Understanding Infant Colic
October 1, 2012 – April 1, 2013
Attempted to understand infant colic by using ML and NLP techniques. Electronic Health Records (EHR) was processed to first identify colic related events. Association Rule Learning was then carried out on these events to understand inter-dependencies.
IR projects
September 1, 2012 – December 1, 2012
Built an IR system and a movie review classifier as part of the Search Engine Technology course. Implemented using Python.
NLP projects
September 1, 2012 – December 1, 2012
Built a sentence POS parser, named entity tagger, implemented the EM algorithm, IBM Models 1 and 2 for Machine Translation as part of the Natural Language Processing course. Implemented using Python.
Application of Web Usage Logs To Improve Delivery Of Quality Information
October 1, 2011 – April 1, 2012
Utilized the concepts of Web Usage Mining to discover and classify traversal patterns from web access logs. In the first stage, a hierarchical structure of traversal paths of web users from different parts of the network was generated. Later, both user domain information and previous usage behaviour was used to implement a type of personalized mining using the established hierarchical structure.
How Users' Request Elicit Support In Online Health Communities
May 1, 2011 – July 1, 2011
Trained machine learning and regression models to identify the textual features in thread starter messages, of an online breast cancer support group, that could explain and predict the type of social support received by the users of the community. The results demonstrated that emotional/informational support is driven by usage of certain types of linguistic styles by the user who seeks support. This research was part of ONLINE SUPPORT, a joint project between LTI and HCII supported by an NSF grant.
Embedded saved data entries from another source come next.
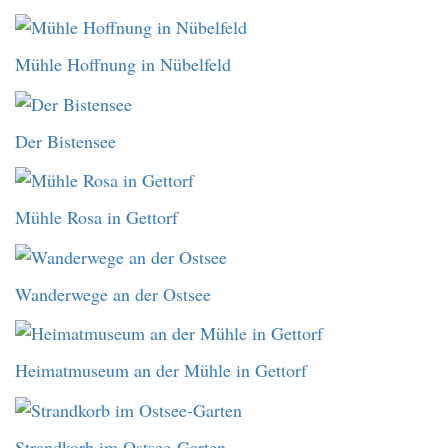
Mühle Hoffnung in Nübelfeld
Der Bistensee
Mühle Rosa in Gettorf
Wanderwege an der Ostsee
Heimatmuseum an der Mühle in Gettorf
Strandkorb im Ostsee-Garten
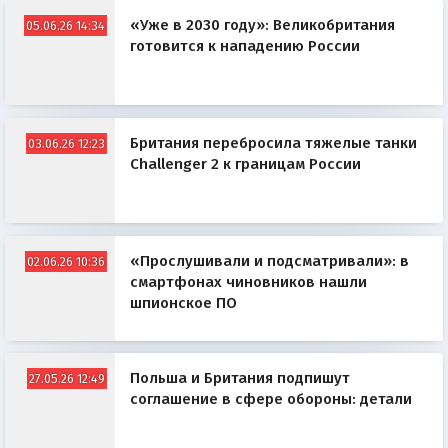
«Уже в 2030 году»: Великобритания
05.06.26 14:34
готовится к нападению России
Британия перебросила тяжелые танки
03.06.26 12:23
Challenger 2 к границам России
«Прослушивали и подсматривали»: в
02.06.26 10:36
смартфонах чиновников нашли
шпионское ПО
Польша и Британия подпишут
27.05.26 12:49
соглашение в сфере обороны: детали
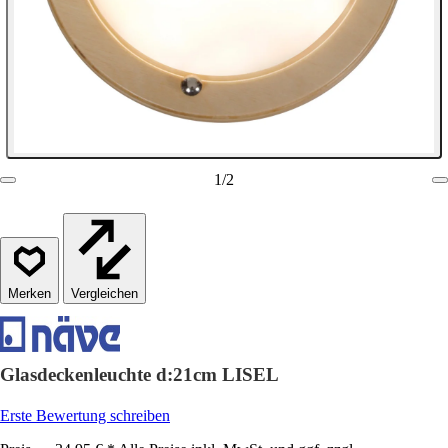
1
/
2
Vergleichen
Glasdeckenleuchte d:21cm LISEL
Erste Bewertung schreiben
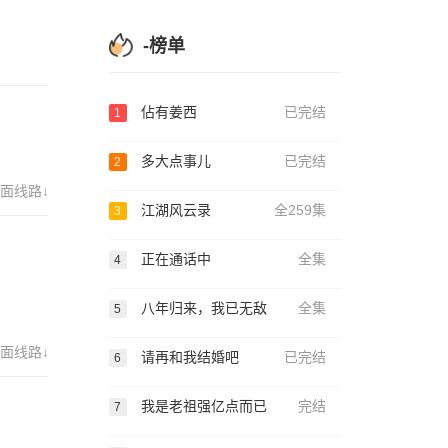
-榜单
佔有姜西
已完结
1
多大点事儿
已完结
2
面线路↓
江湖风云录
全259集
3
正在通话中
全集
4
八年归来，我已无敌
全集
5
面线路↓
请再和我结婚吧
已完结
6
我是老祖强亿点而已
完结
7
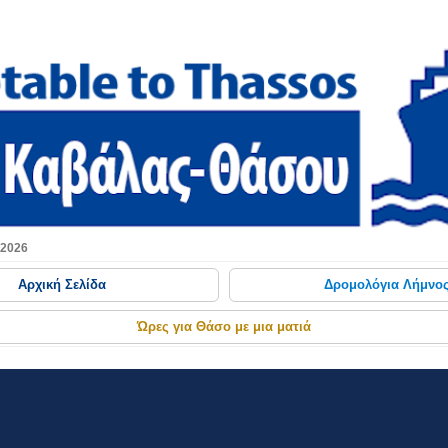
Μετάβαση στο κύριο περιεχόμενο
 2026
Αρχική Σελίδα
Δρομολόγια Λήμνο
Ώρες για Θάσο με μια ματιά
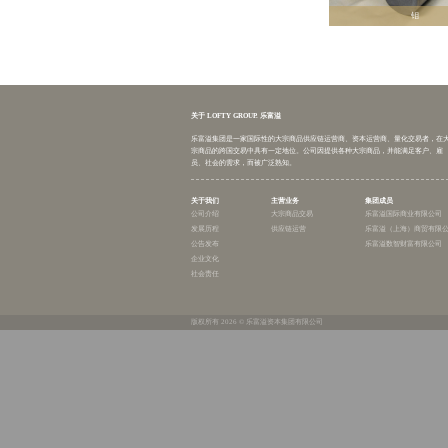
铜镍部
Email: C
铅锌部
Email: P
钨钼锡部
Email: W
黑色矿
贵金属
能源事
农化事
业务发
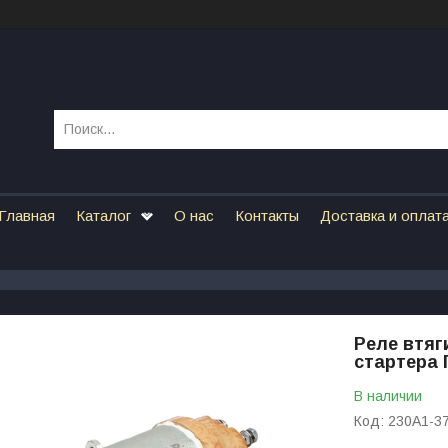
Главная
Каталог
О нас
Контакты
Доставка и оплат
Реле втяг
стартера Г
В наличии
Код:
230А1-3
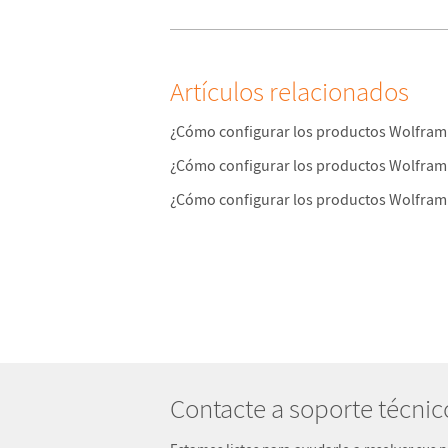
Artículos relacionados
¿Cómo configurar los productos Wolfram
¿Cómo configurar los productos Wolfram
¿Cómo configurar los productos Wolfram 
Contacte a soporte técnic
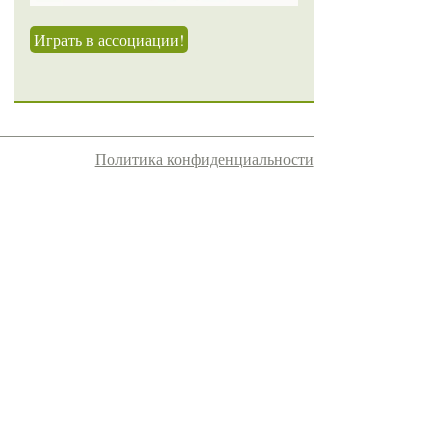
Играть в ассоциации!
Политика конфиденциальности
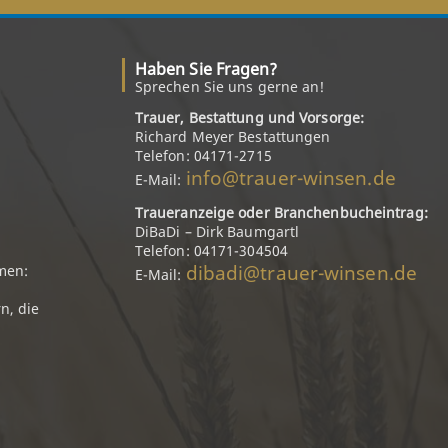
Haben Sie Fragen?
Sprechen Sie uns gerne an!
Trauer, Bestattung und Vorsorge:
Richard Meyer Bestattungen
Telefon: 04171-2715
info@trauer-winsen.de
E-Mail:
Traueranzeige oder Branchenbucheintrag:
DiBaDi – Dirk Baumgartl
Telefon: 04171-304504
dibadi@trauer-winsen.de
men:
E-Mail:
n, die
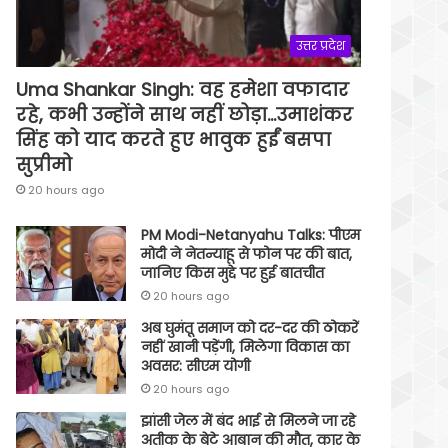
उत्तर प्रदेश
Uma Shankar Singh: वह हमेशा वफादार
रहे, कभी उन्होंने साथ नहीं छोड़ा…उमाशंकर
सिंह को याद करते हुए भावुक हुईं बसपा
सुप्रीमो
20 hours ago
PM Modi-Netanyahu Talks: पीएम
मोदी ने नेतन्याहू से फोन पर की बात,
जानिए किस मुद्दे पर हुई बातचीत
20 hours ago
अब घुमंतू समाज को दर-दर की ठोकरें
नहीं खानी पड़ेंगी, मिलेगा विकास का
अवसर: सीएम योगी
20 hours ago
झांसी जेल में बंद भाई से मिलने जा रहे
अतीक के बेटे आबान की मौत, कार के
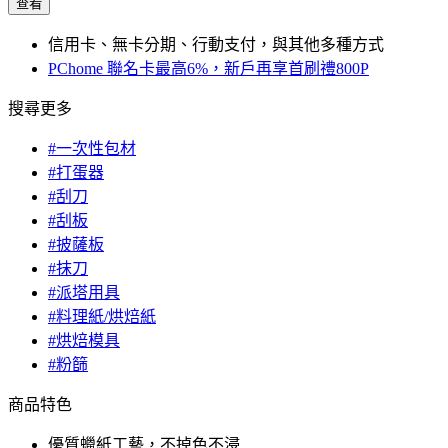
查看
信用卡、無卡分期、行動支付，與其他多種方式
PChome 聯名卡最高6%，新戶再享首刷禮800P
搜尋更多
#一次性包材
#打蛋器
#刮刀
#刮板
#披薩板
#抹刀
#派塔用具
#料理紙/烘焙紙
#烘焙模具
#粉篩
商品特色
優質蠟紙工藝，不掉色不浸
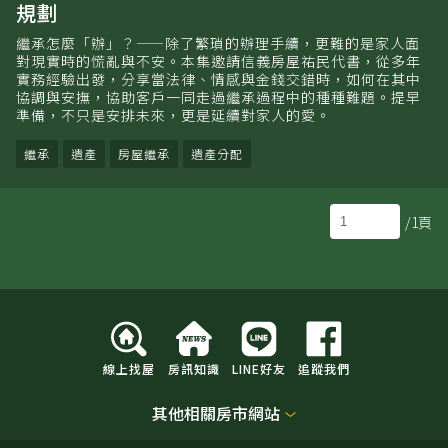
規劃
繼承怎麼「辦」？——除了繁瑣的辦理手續，更難的是家人面
對現實時的慌亂與不安。本集邀請信義房屋祐民代書，從多年
實務經驗出發，分享當法律、情感與金錢交錯時，如何在其中
協調與安撫，協助客戶一同走過繼承過程中的種種難題。提早
準備，不只是安排未來，更是延續對家人的愛。
繼承
遺產
房屋繼承
遺產分配
/1頁
線上找屋
房訊知識
LINE好友
追蹤我們
其他相關房市網站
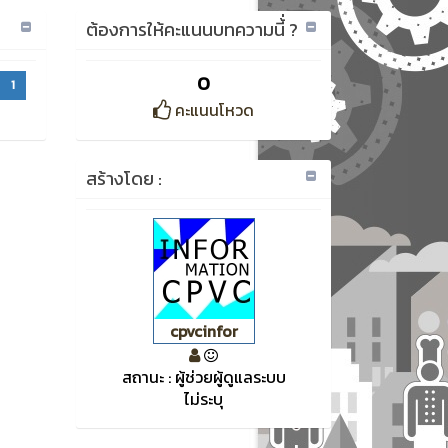
ต้องการให้คะแนนบทความนี้่ ?
0
1
คะแนนโหวด
สร้างโดย :
cpvcinfor
สถานะ : ผู้ช่วยผู้ดูแลระบบ
ไม่ระบุ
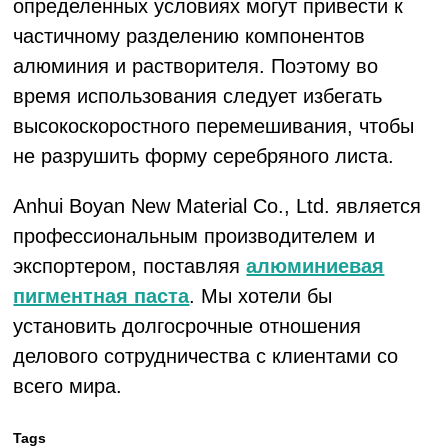
определенных условиях могут привести к
частичному разделению компонентов
алюминия и растворителя. Поэтому во
время использования следует избегать
высокоскоростного перемешивания, чтобы
не разрушить форму серебряного листа.
Anhui Boyan New Material Co., Ltd. является
профессиональным производителем и
экспортером, поставляя
алюминиевая
пигментная паста
. Мы хотели бы
установить долгосрочные отношения
делового сотрудничества с клиентами со
всего мира.
Tags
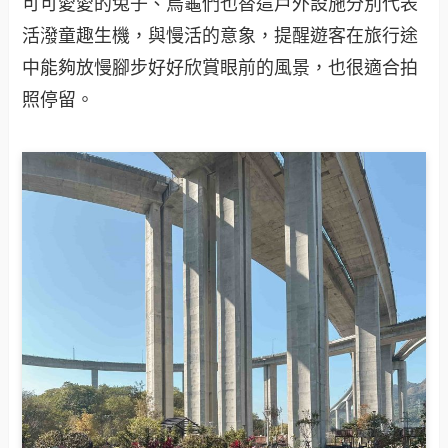
可可愛愛的兔子、烏龜們也替這戶外設施分別代表
活潑童趣生機，與慢活的意象，提醒遊客在旅行途
中能夠放慢腳步好好欣賞眼前的風景，也很適合拍
照停留。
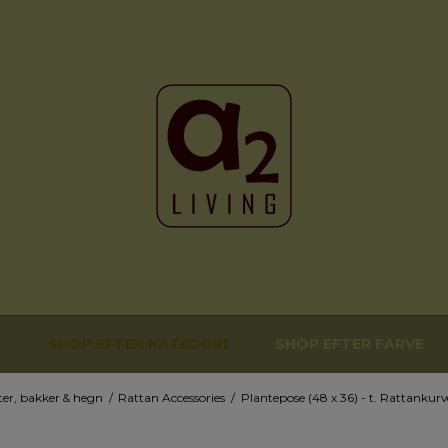
SHOP EFTER KATEGORI
SHOP EFTER FARVE
ter, bakker & hegn
/
Rattan Accessories
/
Plantepose (48 x 36) - t. Rattankurv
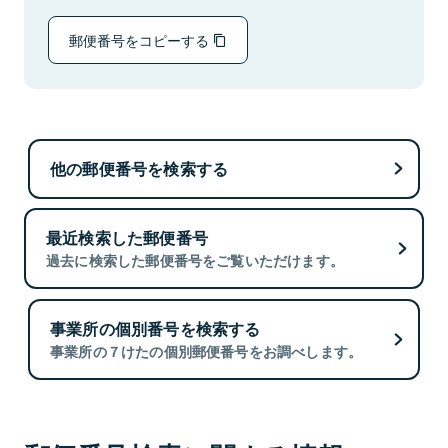
郵便番号をコピーする
他の郵便番号を検索する
最近検索した郵便番号
過去に検索した郵便番号をご覧いただけます。
事業所の個別番号を検索する
事業所の７けたの個別郵便番号をお調べします。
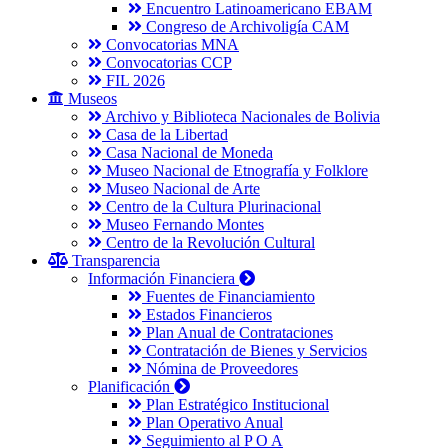
Encuentro Latinoamericano EBAM
Congreso de Archivoligía CAM
Convocatorias MNA
Convocatorias CCP
FIL 2026
Museos
Archivo y Biblioteca Nacionales de Bolivia
Casa de la Libertad
Casa Nacional de Moneda
Museo Nacional de Etnografía y Folklore
Museo Nacional de Arte
Centro de la Cultura Plurinacional
Museo Fernando Montes
Centro de la Revolución Cultural
Transparencia
Información Financiera
Fuentes de Financiamiento
Estados Financieros
Plan Anual de Contrataciones
Contratación de Bienes y Servicios
Nómina de Proveedores
Planificación
Plan Estratégico Institucional
Plan Operativo Anual
Seguimiento al P O A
Supporting Collaboration in Wikipedia Between Language Communities
December 1, 2010 – December 1, 2010
Identified inconsistencies in the infoboxes of Wikipedia articles on the same topic in two different languages, English and Hindi. In addition to directly comparing the text on English and corresponding translated non-English text, the approach took into consideration other language characteristics like homophones and synonyms. Nouns were tested for homophones by comparing their metaphone codes and words with the same sense were matched using synsets provided by WordNet.
Course Design Centre
May 1, 2010 – July 1, 2010
Developed a web-portal using a content management system (Drupal) to enable structured and scientific design of engineering courses.
Cultural Fit Analysis
The candidate has a strong background in research and development, particularly in NLP and ML, which aligns with innovative and data-driven environments. The project diversity, ranging from academic research to industry solutions, suggests adaptability. However, the target role is 'Big Data Engineer', and while there's relevant experience, the primary focus in many projects and roles leans heavily towards ML/NLP applications rather than core Big Data infrastructure engineering. This might indicate a slight misalignment if the role is purely infrastructure-focused, but a good fit if it involves data science/ML engineering on big data platforms.
Soft Skills & Operational Fit
The candidate's experience descriptions indicate leadership (led a back-end team) and problem-solving skills (stabilized a log management system, delivered search experience improvements). The project descriptions suggest an analytical and research-oriented mindset. However, specific soft skill assessments are not available.